Based on the presented results, CRVE varies by approximately 8 μm (4%) in females within the reference interval of Hb levels, the observation being less prominent in males. In regards of clinical significance, Hb levels outweighted the relative importance of insulin resistance indices and serum lipids and inflammatory parameters on regulating CRVE diameter in our models in females, respectively. For now, further clinical applicability of these data remain to be elucidated. Both higher Hb levels and wider CRVE have been shown to be associated with cardiovascular diseases (e.g., hypertension, coronary artery disease, stroke)4,6. It seems that Hb levels have a parallel effect with metabolic factors, smoking, and inflammation on CRVE. It remains to be established whether Hb levels associate with microvascular diameter in other tissues.

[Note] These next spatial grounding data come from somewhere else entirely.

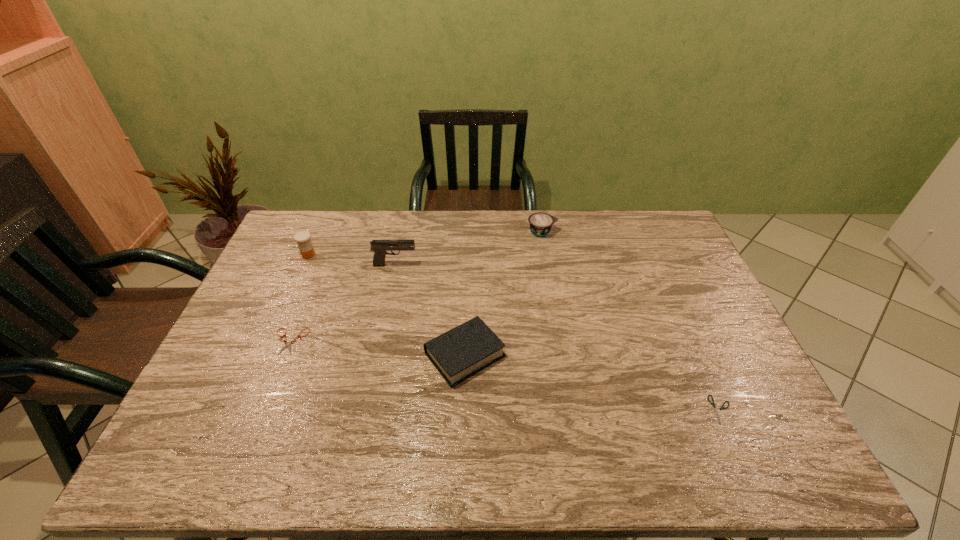 Locate an element on the screen. This screenshot has width=960, height=540. shears present at the left edge is located at coordinates (287, 344).

Locate an element on the screen. Image resolution: width=960 pixels, height=540 pixels. object that is at the right edge is located at coordinates (716, 413).

The height and width of the screenshot is (540, 960). In order to click on object positioned at the far left corner in this screenshot , I will do 302,238.

This screenshot has height=540, width=960. I want to click on free space at the far edge, so click(387, 212).

You are a GUI agent. You are given a task and a screenshot of the screen. Output one action in this format:
    pyautogui.click(x=<x>, y=<y>)
    Task: Click on the free space at the near edge of the desktop
    Image resolution: width=960 pixels, height=540 pixels.
    Given the screenshot: What is the action you would take?
    pyautogui.click(x=344, y=463)

Where is `blank area at the left edge`? blank area at the left edge is located at coordinates (244, 328).

At what (x,y) coordinates should I click in order to perform the action: click on vacant area at the right edge. Please return your answer as a coordinate pair (x, y). Looking at the image, I should click on (673, 268).

The height and width of the screenshot is (540, 960). Identify the location of vacant space at the far right corner of the desktop. 635,223.

Image resolution: width=960 pixels, height=540 pixels. I want to click on free area in between the fifth shortest object and the third object from left to right, so click(x=352, y=260).

This screenshot has height=540, width=960. I want to click on free point between the second tallest object and the farthest object, so click(425, 244). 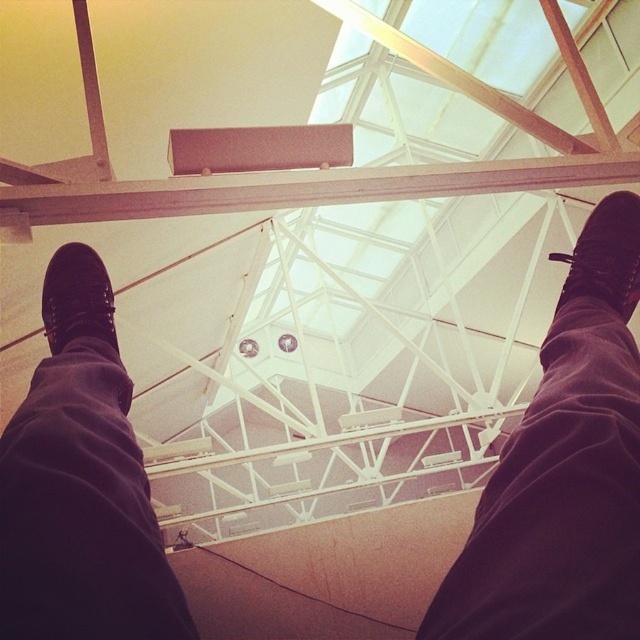 Question: Among these objects, which one is farthest from the camera?

Choices:
 (A) black leather shoe at right
 (B) black leather shoe at left

Answer: (A)

Question: Which object is positioned closest to the black leather shoe at left?

Choices:
 (A) black suede shoes at upper center
 (B) black leather shoe at right

Answer: (A)

Question: Is black leather shoe at right smaller than black leather shoe at left?

Choices:
 (A) yes
 (B) no

Answer: (B)

Question: From the image, what is the correct spatial relationship of black leather shoe at right in relation to black leather shoe at left?

Choices:
 (A) above
 (B) below

Answer: (A)

Question: Can you confirm if black suede shoes at upper center is bigger than black leather shoe at right?

Choices:
 (A) yes
 (B) no

Answer: (A)

Question: Among these objects, which one is nearest to the camera?

Choices:
 (A) black leather shoe at left
 (B) black suede shoes at upper center
 (C) black leather shoe at right

Answer: (B)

The physiological and biochemical mechanisms underlying the associations of Hb levels and retinal vascular caliber remain unknown. Blood viscosity and factors related to tissue oxygenation, chronic hypoxia, and nitric oxide mediated vasodilation have been suggested as possible mediators of this association11,12,13. Although not directly measured in this study, we hypothesize that Hb levels, via tissue oxygenation, regulate blood vessel caliber in a HIF-dependent manner, the effect being more prominent on the venular side, where O2 pressure is lower and the vascular structure is more delicate. Of the HIF targets, overexpression of the genes coding for angiopoietin-1 and its receptor Tie-2, and apelin and its receptor APJ have been associated in earlier studies to larger blood vessel diameters 21,22,23,24.

Associations between RVD and OCT parameters was recently published in the NFBC Eye Study19. However, we did not find an association of the OCT parameters with Hb levels. This may simply be due to anatomical positioning where Hb/oxygen is in direct contact with vasculature compared to the more distant neuronal layers. Therefore, the vasculature represents the primary contact point for hypoxia. Further studies are needed to evaluate the potential associations of Hb levels with neuroretinal parameters in older people.

Limitations of this study are lack of longitudinal data and iron metabolism parameters. We have not carried out a correction for multiple testing in the models adjusted for multiple covariates. Possible measurement errors in ophthalmological variables, such as intergrader variability, cardiac cycle, and imaging technique factors, might also have influenced our results, as previously discussed25, but not more than in other studies measuring RVDs. In turn, the large number of study subjects and randomization of the screening and control groups can be considered as desirable. A major strength of this study is the population’s homogeneity age wise, and ethnically, and by similar altitude and environmental exposure. Although adjusted for multiple covariates, residual confounding effect needs to be considered as an explanatory factor for the observed association.

In summary, Hb levels within reference interval were associated positively with CRVE, and the association was in parallel with cardiometabolic risk factors but independent of them. Therefore, Hb levels should be considered when assessing retinal vascular caliber.